The slow but steady transition to renewable energy was already underway when Russia invaded Ukraine in February, and since then the global energy market has been turned on its head.
We’re likely to witness more upheaval as the geopolitical energy landscape sees power shift away from countries rich in oil and gas towards those rich in materials critical for making batteries, electric cars, solar panels, wind turbines, and the like. In fact, the push for clean energy is already contributing to a trend toward protectionism, and this trend is only going to continue as the stakes get higher.
Rather than waiting to be squeezed by tariffs or supply shortages, some organizations are pre-emptively making moves to be as self-sufficient as possible in what will likely be a volatile market. Two such organizations are Nissan and NASA. The carmaker and the space agency may not appear to have a ton in common, but one interest they do share is cheap, scalable, energy-dense batteries. Last week they announced a partnership aimed at developing solid-state batteries.
The lithium-ion batteries used today in everything from smartphones to electric vehicles rely on a liquid electrolyte to move lithium ions between a graphite anode (the negative electrode) and a cathode (the positive electrode), which can be made from various materials.

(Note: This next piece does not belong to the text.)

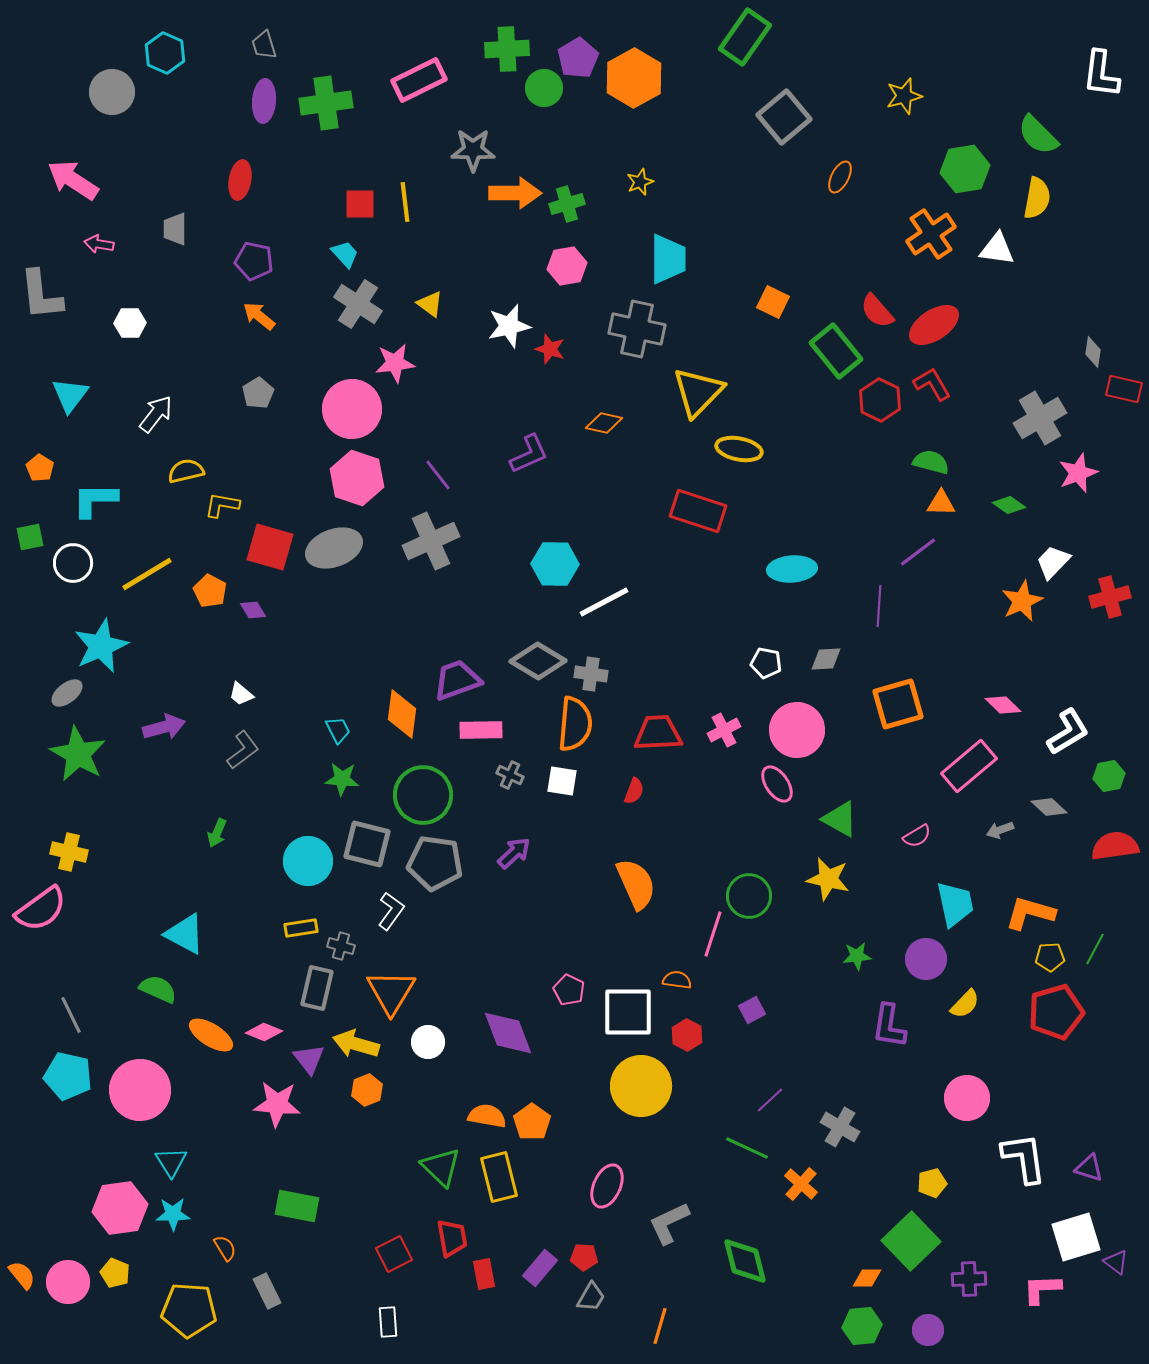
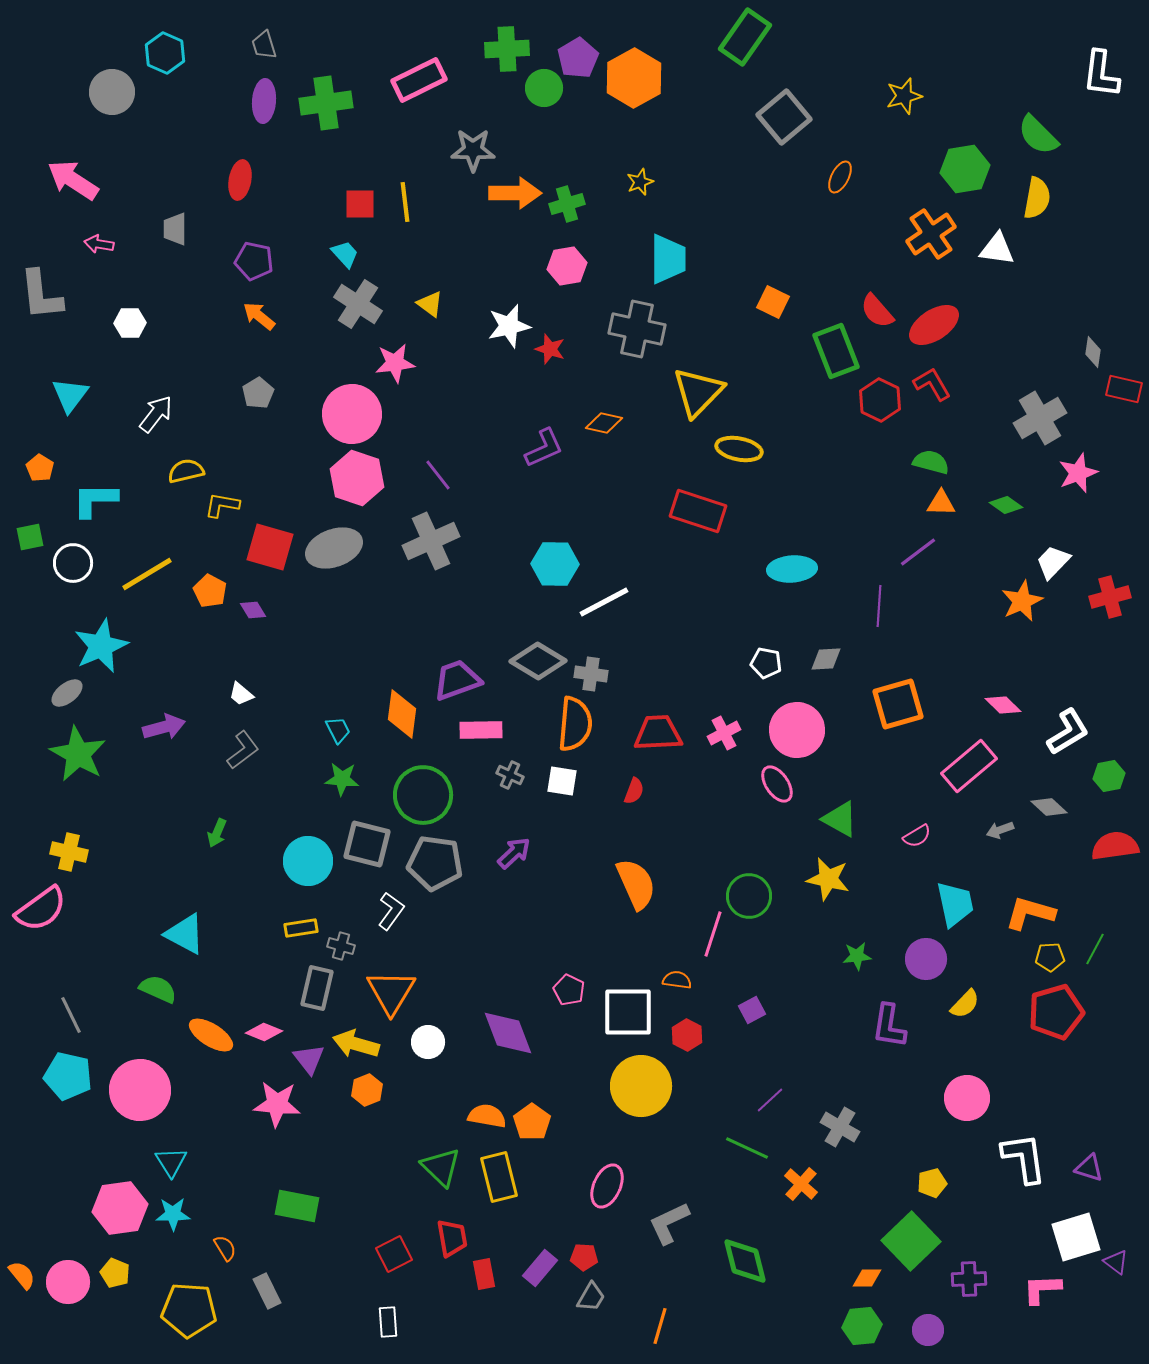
green rectangle at (836, 351): rotated 18 degrees clockwise
pink circle at (352, 409): moved 5 px down
purple L-shape at (529, 454): moved 15 px right, 6 px up
green diamond at (1009, 505): moved 3 px left
pink cross at (724, 730): moved 3 px down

Solid-state batteries swap the liquid electrolyte out for—you guessed it—a solid one, increasing the energy density two-fold or more. Efforts to develop these batteries have been plagued by complications, including finding an effective replacement for the separator (the component that keeps the anode and cathode apart while allowing lithium ions to pass through), and solving problems like oxidative degradation and dendrite formation (needle-like projections from the lithium anode that can pierce the separator).
The Nissan-NASA initiative is similar to one announced over two years ago by IBM and Mercedes-Benz; the computing powerhouse and the carmaker planned to use both classical and quantum computing to design solid-state batteries, including simulating the properties of molecules for solid-state lithium-sulfur batteries. In late 2019 they unveiled a “heavy-metal-free” battery whose materials could supposedly be extracted from sea water.
Crucially, the Nissan-NASA partnership is also focusing on batteries that don’t rely on rare metals, like cobalt (of which more than half the global supply is in the Democratic Republic of the Congo, as highlighted in an episode of the New York Times Daily podcast last month), nickel, or manganese.
But getting rid of those metals means finding materials with comparable properties to replace them, which will be no simple task. Here’s where NASA’s computing chops will lend the partnership a much-needed hand. They plan to create an original material informatics platform—that is, a massive database that runs simulations of how various materials interact with one another.